●ストップ!花火工場での児童労働 〜ホンジュラス〜 

(2008年7月4日更新)

夜空を彩る花火は日本の夏の風物詩。所変わってホンジュラスでも、花火の人気は高く、祝祭の行事には欠かすことができません。

コパン県東部の小さなコミュニティに住む15歳の少年イヴァンは、その人生の半分を花火作りの仕事に費やしてきました。両親は貧しく、村には他に仕事の口がないため、選択の余地はありませんでした。教育を受けることも、友だちと遊ぶことも出来ないまま、彼は早朝6時から夕方5時まで働きつづけてきたのです。

最近まで、イヴァンの世界には、両親と工場主が彼に与える2つの仕事―花火に導火線を埋め込むことと、熱したコテで花火の仕上げをするという危険極まりない作業―しかありませんでした。これは、国際労働機関(ILO)やホンジュラス厚生労働省が定める基準で「最悪の形態の児童労働」と認められるものです。しかし彼一人がこのような状況に置かれていたわけではなく、花火生産をほぼ唯一の産業としている近隣の多くのコミュニティの子どもたちも同様でした。

 
家にもたくさんの火薬が!

プランがILOと協力して行った調査で、以下のように過酷な、花火工場での児童労働の実態が明らかになりました。
 ・600人以上の子どもたちが従事。その内、半数の子どもが学校に通っていない
 ・労働環境は不衛生で、危険性の高い仕事である
 ・仕事は10〜12時間以上に及び、ノルマを達成できないと自宅に持ち帰っての作業が強いられる
 ・子どもを守る法律が活かされていない

児童労働をなくし、子どもたちが教育を受けられるように、プランはコミュニティや花火工場、そして子どもたちやその家族に働きかけはじめました。

「工場側と話し合いを始めるまでがとても大変でした。なぜなら、彼らはプランが工場を閉鎖させようとしていると決めてかかっていたからです。子どもたちの集会を開くのにも、邪魔が入りました。私たちは説明を繰り返して、活動の正確な主旨を伝え、工場主たちの信用を徐々に獲得しました。」 −マルシア・アルバラド(プラン職員)

雇用主である花火工場に対して、プランが安全管理や労働基準法について研修を行う内に、花火工場側の問題意識が高まり、労働環境を見直す動きが生まれました。その結果、子どもの雇用に関する規定づくりを工場側が主体となって進めることになりました。こうして完成した、子どもの権利が盛り込まれた工場規定は公的に認可され、法令として施行されることになったのです。地方自治体も、貧困対策の予算を使って他の分野での雇用促進に着手するなど、活動はさらに広がりを見せています。

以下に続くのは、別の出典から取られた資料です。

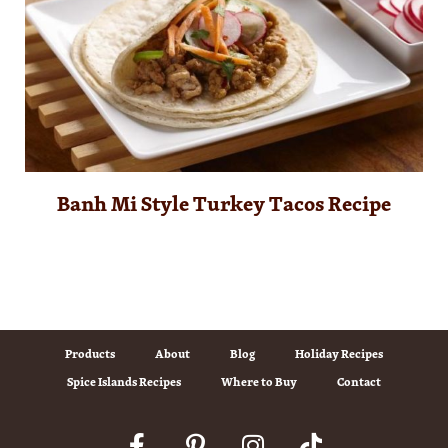
Banh Mi Style Turkey Tacos Recipe
Products
About
Blog
Holiday Recipes
Spice Islands Recipes
Where to Buy
Contact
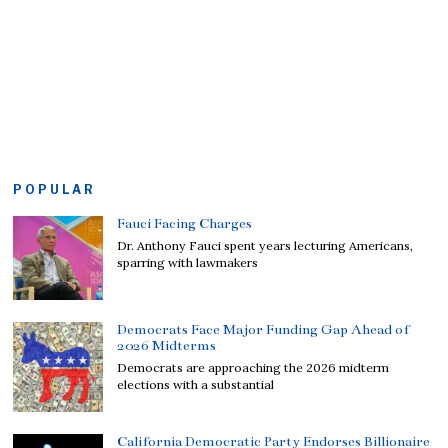
POPULAR
Fauci Facing Charges
Dr. Anthony Fauci spent years lecturing Americans,
sparring with lawmakers
Democrats Face Major Funding Gap Ahead of
2026 Midterms
Democrats are approaching the 2026 midterm
elections with a substantial
California Democratic Party Endorses Billionaire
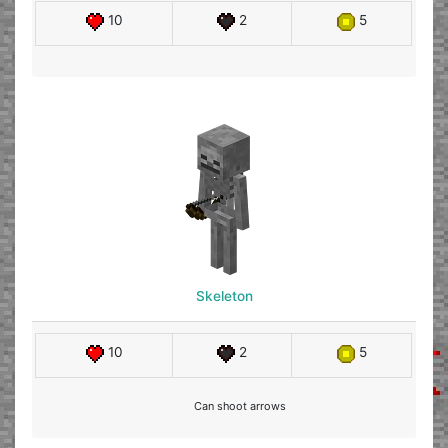
10
2
5
Skeleton
10
2
5
Can shoot arrows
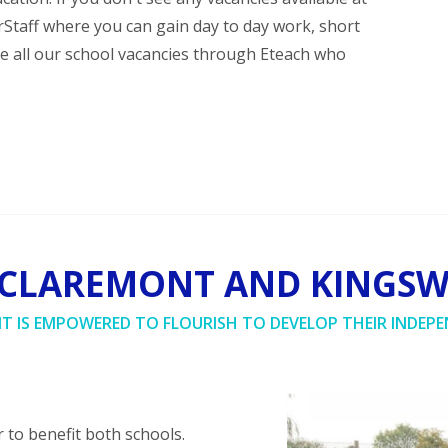
erStaff where you can gain day to day work, short
se all our school vacancies through Eteach who
 CLAREMONT AND KINGS
NT IS EMPOWERED TO FLOURISH TO DEVELOP THEIR INDEPE
 to benefit both schools.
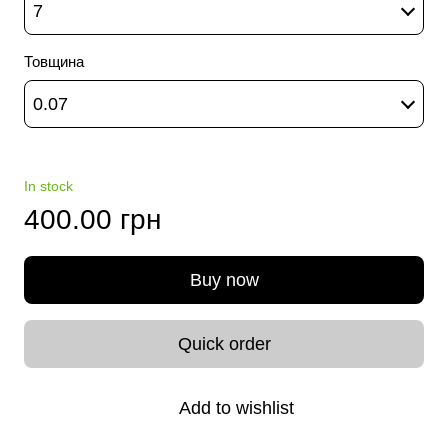
7
Товщина
0.07
In stock
400.00 грн
Buy now
Quick order
Add to wishlist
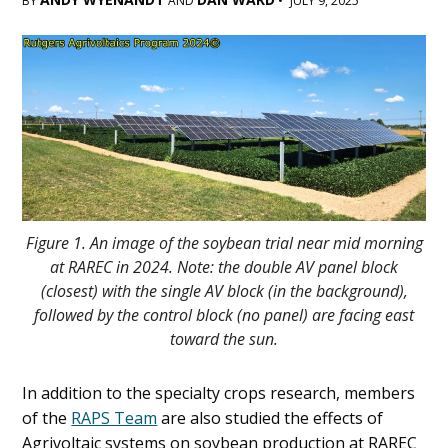
BY
AND
•
JULY 9, 2025
Main
Content
Figure 1. An image of the soybean trial near mid morning
at RAREC in 2024. Note: the double AV panel block
(closest) with the single AV block (in the background),
followed by the control block (no panel) are facing east
toward the sun.
In addition to the specialty crops research, members
of the
RAPS Team
are also studied the effects of
Agrivoltaic systems on soybean production at RAREC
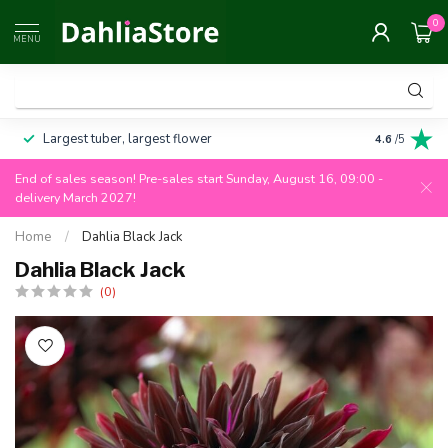
0
MENU
Largest tuber, largest flower
Always 100
4.6
/5
End of sales season! Pre-sales start Sunday, August 16, 09:00 -
delivery March 2027!
Home
/
Dahlia Black Jack
Dahlia Black Jack
(0)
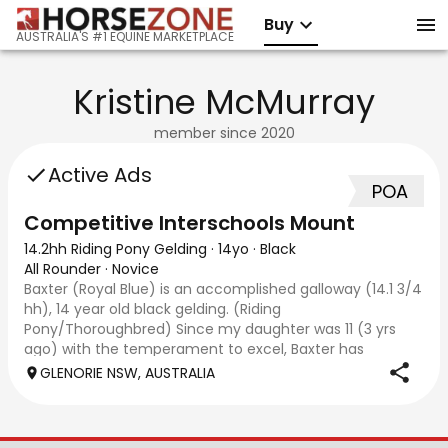
Buy
AUSTRALIA'S #1 EQUINE MARKETPLACE
Kristine McMurray
member since
2020
Active Ads
POA
Competitive Interschools Mount
14.2hh Riding Pony Gelding
·
14yo
·
Black
All Rounder
·
Novice
Baxter (Royal Blue) is an accomplished galloway (14.1 3/4
hh), 14 year old black gelding. (Riding
Pony/Thoroughbred) Since my daughter was 11 (3 yrs
ago) with the temperament to excel, Baxter has
become a competitive allrounder including showing, ele
GLENORIE NSW, AUSTRALIA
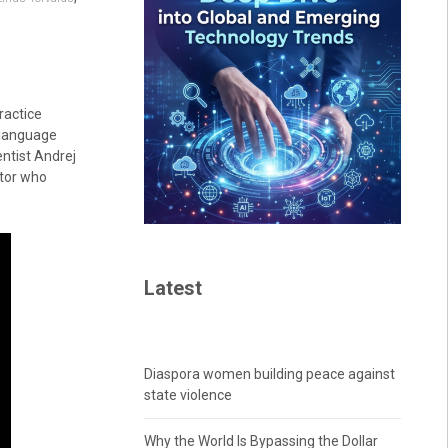
ractice
 language
ntist Andrej
ctor who
Latest
Diaspora women building peace against
state violence
Why the World Is Bypassing the Dollar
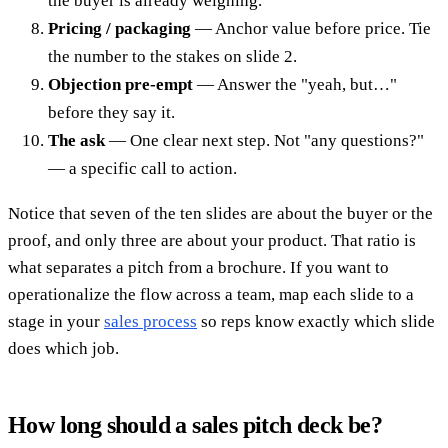
the buyer is already weighing.
Pricing / packaging
— Anchor value before price. Tie
the number to the stakes on slide 2.
Objection pre-empt
— Answer the "yeah, but…"
before they say it.
The ask
— One clear next step. Not "any questions?"
— a specific call to action.
Notice that seven of the ten slides are about the buyer or the
proof, and only three are about your product. That ratio is
what separates a pitch from a brochure. If you want to
operationalize the flow across a team, map each slide to a
stage in your
sales process
so reps know exactly which slide
does which job.
How long should a sales pitch deck be?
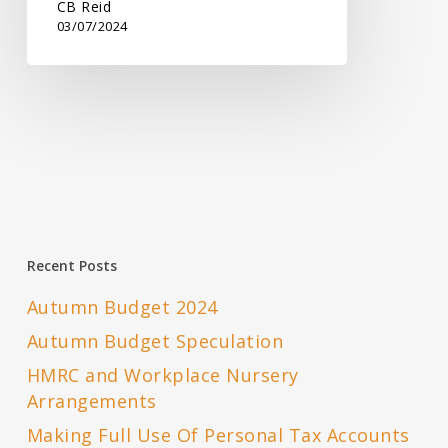
CB Reid
03/07/2024
Recent Posts
Autumn Budget 2024
Autumn Budget Speculation
HMRC and Workplace Nursery
Arrangements
Making Full Use Of Personal Tax Accounts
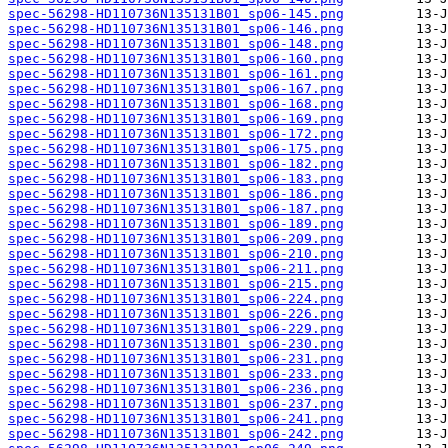
spec-56298-HD110736N135131B01_sp06-145.png
spec-56298-HD110736N135131B01_sp06-146.png
spec-56298-HD110736N135131B01_sp06-148.png
spec-56298-HD110736N135131B01_sp06-160.png
spec-56298-HD110736N135131B01_sp06-161.png
spec-56298-HD110736N135131B01_sp06-167.png
spec-56298-HD110736N135131B01_sp06-168.png
spec-56298-HD110736N135131B01_sp06-169.png
spec-56298-HD110736N135131B01_sp06-172.png
spec-56298-HD110736N135131B01_sp06-175.png
spec-56298-HD110736N135131B01_sp06-182.png
spec-56298-HD110736N135131B01_sp06-183.png
spec-56298-HD110736N135131B01_sp06-186.png
spec-56298-HD110736N135131B01_sp06-187.png
spec-56298-HD110736N135131B01_sp06-189.png
spec-56298-HD110736N135131B01_sp06-209.png
spec-56298-HD110736N135131B01_sp06-210.png
spec-56298-HD110736N135131B01_sp06-211.png
spec-56298-HD110736N135131B01_sp06-215.png
spec-56298-HD110736N135131B01_sp06-224.png
spec-56298-HD110736N135131B01_sp06-226.png
spec-56298-HD110736N135131B01_sp06-229.png
spec-56298-HD110736N135131B01_sp06-230.png
spec-56298-HD110736N135131B01_sp06-231.png
spec-56298-HD110736N135131B01_sp06-233.png
spec-56298-HD110736N135131B01_sp06-236.png
spec-56298-HD110736N135131B01_sp06-237.png
spec-56298-HD110736N135131B01_sp06-241.png
spec-56298-HD110736N135131B01_sp06-242.png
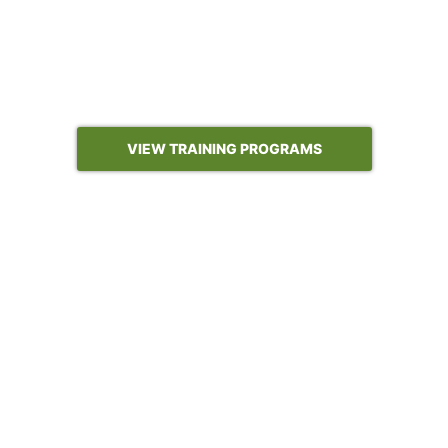
who run the engagements: advanced price
analytics, sales and marketing analytics, fully
custom programs built on your data, and our
newest program on building AI-enabled analytics
and automation with Claude and OpenAI.
VIEW TRAINING PROGRAMS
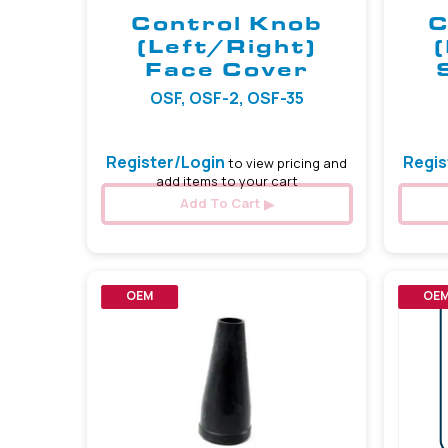
Control Knob
C
(Left/Right)
Face Cover
OSF, OSF-2, OSF-35
Register/Login
Regis
to view pricing and
add items to your cart
Add To Cart
OEM
OE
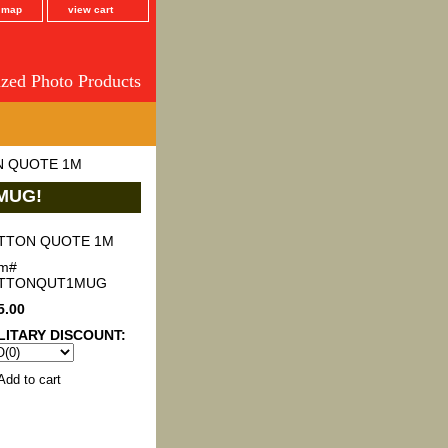
e map
view cart
ized Photo Products
N QUOTE 1M
MUG!
TTON QUOTE 1M
em#
ATTONQUT1MUG
5.00
LITARY DISCOUNT:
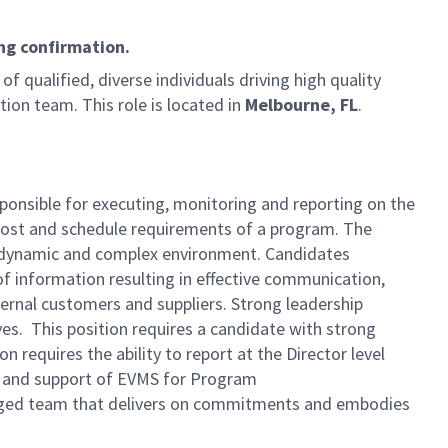
ng confirmation.
of qualified, diverse individuals driving high quality
on team. This role is located in
Melbourne, FL
.
ponsible for executing, monitoring and reporting on the
cost and schedule requirements of a program. The
 a dynamic and complex environment. Candidates
 information resulting in effective communication,
ernal customers and suppliers. Strong leadership
ves. This position requires a candidate with strong
 requires the ability to report at the Director level
g, and support of EVMS for Program
ngaged team that delivers on commitments and embodies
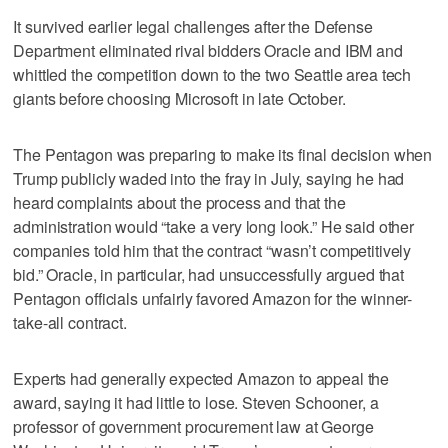
It survived earlier legal challenges after the Defense
Department eliminated rival bidders Oracle and IBM and
whittled the competition down to the two Seattle area tech
giants before choosing Microsoft in late October.
The Pentagon was preparing to make its final decision when
Trump publicly waded into the fray in July, saying he had
heard complaints about the process and that the
administration would “take a very long look.” He said other
companies told him that the contract “wasn’t competitively
bid.” Oracle, in particular, had unsuccessfully argued that
Pentagon officials unfairly favored Amazon for the winner-
take-all contract.
Experts had generally expected Amazon to appeal the
award, saying it had little to lose. Steven Schooner, a
professor of government procurement law at George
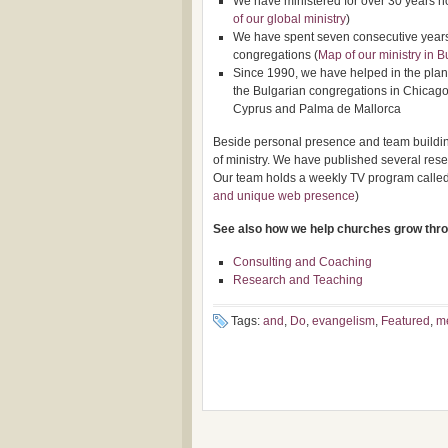
We have ministered for over 30 years n
of our global ministry
)
We have spent seven consecutive years i
congregations (
Map of our ministry in B
Since 1990, we have helped in the plant
the Bulgarian congregations in Chicago
Cyprus and Palma de Mallorca
Beside personal presence and team building
of ministry. We have published several rese
Our team holds a weekly TV program called 
and unique web presence
)
See also how we help churches grow thr
Consulting and Coaching
Research and Teaching
Tags:
and
,
Do
,
evangelism
,
Featured
,
m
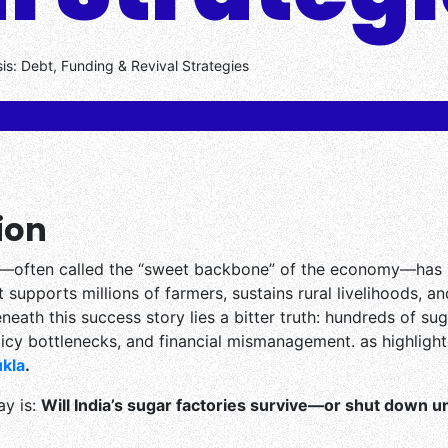
sis: Debt, Funding & Revival Strategies
ion
try—often called the “sweet backbone” of the economy—has
t supports millions of farmers, sustains rural livelihoods, a
eneath this success story lies a bitter truth: hundreds of sug
icy bottlenecks, and financial mismanagement. as highlight
kla
.
ay is:
Will India’s sugar factories survive—or shut down 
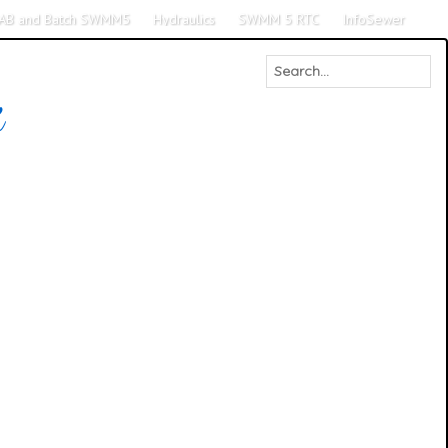
AB and Batch SWMM5
Hydraulics
SWMM 5 RTC
InfoSewer
M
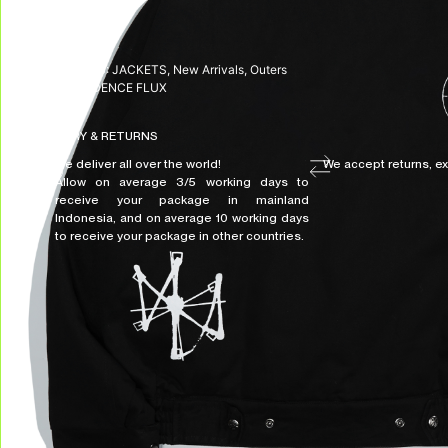
SKU:
N/A
CATEGORIES:
JACKETS
,
New Arrivals
,
Outers
TAG:
DISSIDENCE FLUX
DELIVERY & RETURNS
We deliver all over the world!
We accept returns, e
Allow on average 3/5 working days to
receive your package in mainland
Indonesia, and on average 10 working days
to receive your package in other countries.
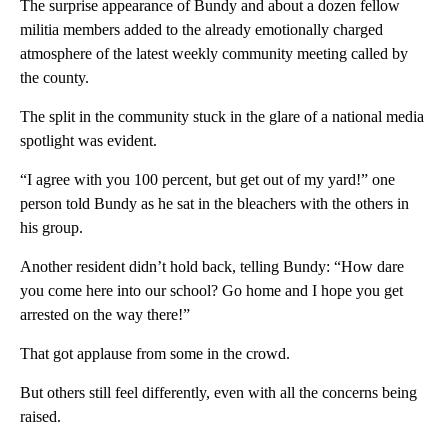
The surprise appearance of Bundy and about a dozen fellow
militia members added to the already emotionally charged
atmosphere of the latest weekly community meeting called by
the county.
The split in the community stuck in the glare of a national media
spotlight was evident.
“I agree with you 100 percent, but get out of my yard!” one
person told Bundy as he sat in the bleachers with the others in
his group.
Another resident didn’t hold back, telling Bundy: “How dare
you come here into our school? Go home and I hope you get
arrested on the way there!”
That got applause from some in the crowd.
But others still feel differently, even with all the concerns being
raised.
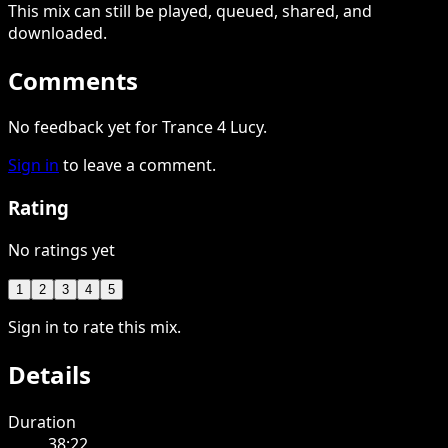
This
mix
can still be played, queued, shared
, and
downloaded
.
Comments
No feedback yet for Trance 4 Lucy.
Sign in
to leave a comment.
Rating
No ratings yet
1
2
3
4
5
Sign in to rate this mix.
Details
Duration
38:22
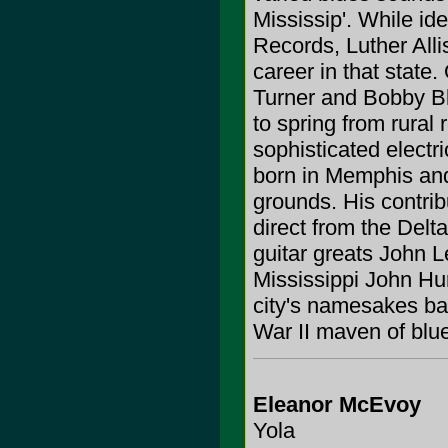
Mississip'. While id
Records, Luther All
career in that state.
Turner and Bobby B
to spring from rural
sophisticated electr
born in Memphis and
grounds. His contrib
direct from the Delt
guitar greats John 
Mississippi John Hu
city's namesakes ba
War II maven of blu
Eleanor McEvoy
Yola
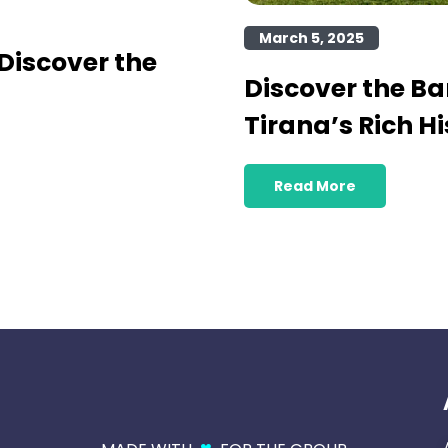
March 5, 2025
Discover the
Discover the B
Tirana’s Rich Hi
Read More
♥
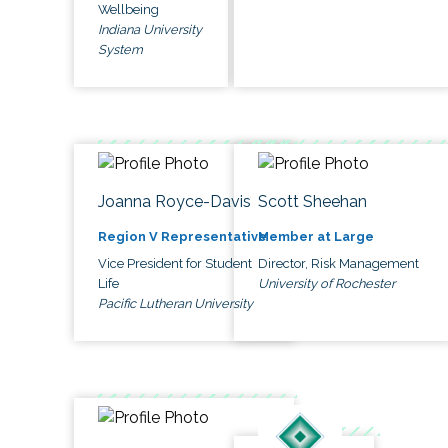
Wellbeing
Indiana University
System
Joanna Royce-Davis
Scott Sheehan
Region V Representative
Member at Large
Vice President for Student
Director, Risk Management
Life
University of Rochester
Pacific Lutheran University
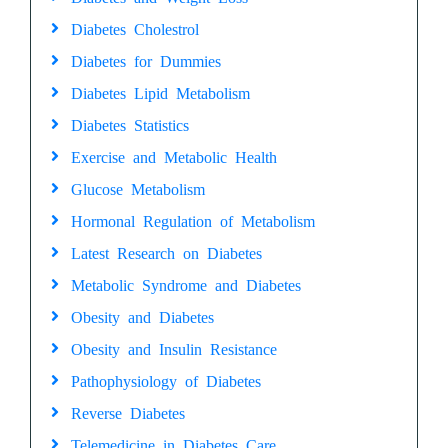
Diabetes Cholestrol
Diabetes for Dummies
Diabetes Lipid Metabolism
Diabetes Statistics
Exercise and Metabolic Health
Glucose Metabolism
Hormonal Regulation of Metabolism
Latest Research on Diabetes
Metabolic Syndrome and Diabetes
Obesity and Diabetes
Obesity and Insulin Resistance
Pathophysiology of Diabetes
Reverse Diabetes
Telemedicine in Diabetes Care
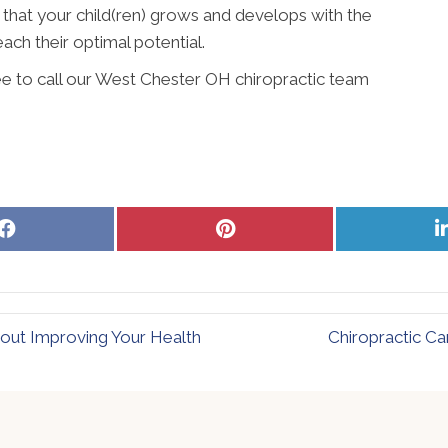
 that your child(ren) grows and develops with the
ach their optimal potential.
ree to call our West Chester OH chiropractic team
Share
Share
on
on
Facebook
Pinterest
out Improving Your Health
Chiropractic Ca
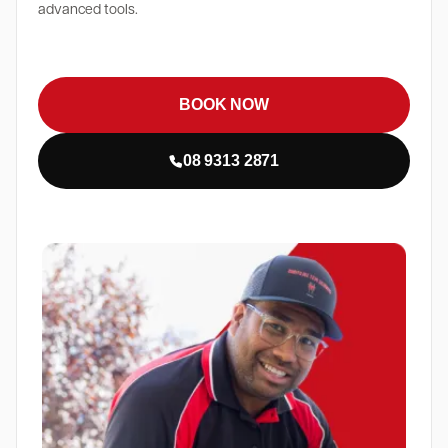
advanced tools.
BOOK NOW
08 9313 2871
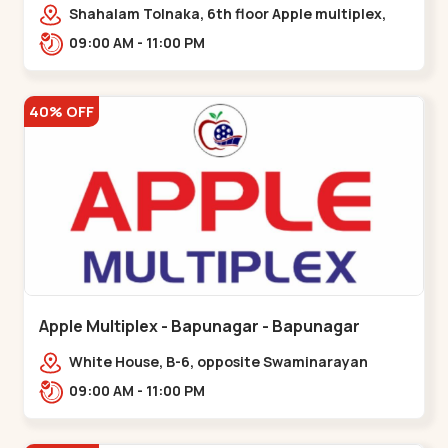
Maninagar
Shahalam Tolnaka, 6th floor Apple multiplex,
prism mall, Kankaria, Maninagar,,Maninagar
09:00 AM - 11:00 PM
40% OFF
Apple Multiplex - Bapunagar - Bapunagar
White House, B-6, opposite Swaminarayan
Temple,,Bapunagar
09:00 AM - 11:00 PM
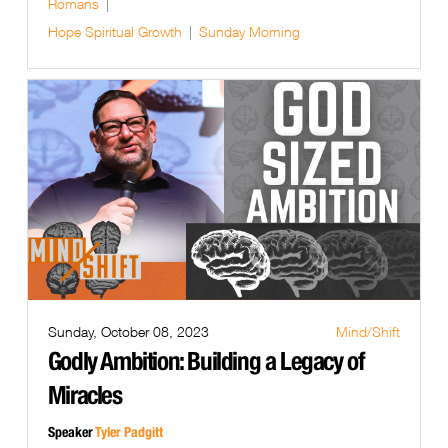
Romans
Hope
Spiritual Growth
Sunday Morning
Sunday, October 08, 2023
Mind/Shift
Godly Ambition: Building a Legacy of
Miracles
Speaker
Tyler Padgitt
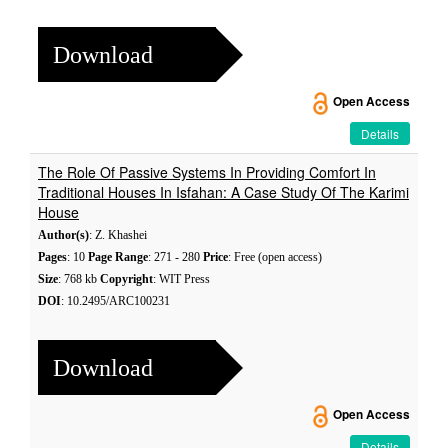
Download
Open Access
Details
The Role Of Passive Systems In Providing Comfort In
Traditional Houses In Isfahan: A Case Study Of The Karimi
House
Author(s)
: Z. Khashei
Pages
: 10
Page Range
: 271 - 280
Price
: Free (open access)
Size
: 768 kb
Copyright
: WIT Press
DOI
: 10.2495/ARC100231
Download
Open Access
Details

「大きな変化を実感しています。工場側は、規定に沿った改善を積極的に行っています。例えば、各家庭に置いてあった火薬等の危険物や作業道具を工場に回収し、火薬は量を制限して管理するようになりました。」
  −マルシア・アルバラド

「多いときで80人を雇っていました。自分たちで作った規定ですから、真面目に実行していますよ。安全基準や子どもの権利について、今では非常によく理解しています。雇用側としては、規定による制約で、仕事量が減るなどの厳しい影響はもちろんあります。」
  −ホセ・アドナイ・パチェコ(花火工場主)

また、働く子どもたちやその家族に対して、プランは研修やラジオやテレビを通したキャンペーンで教育の重要性や「子どもの権利」についての知識の普及を図りました。公立学校や非公式の教育機関との連携によって、子どもたちの受け入れ態勢も整えられたことで、現在までに半数以上の子どもたちが花火工場を辞め、新たに学校に通い始めた子どもや若者の数も700人以上にのぼっています。

「私たちの活動で最も大切なのは、子どもたちの参加です!危険で単調な作業を長時間続けることの悪影響は明らかで、子どもは誰もが学校にも行きたいのです。子どもたちが活動に参加し、知識を身につければ、親たちの考えも変わってきます。どのコミュニティでも、概ね子どもたちは協力的です。研修に参加した子どもたちは、新しい知識を友だちへと広めています。」
  −マルシア・アルバラド

大人も貧困と向き合いながら、「子どもの権利」を考え始めました。そして、地域全体を巻き込んだ大きな変化につながっています。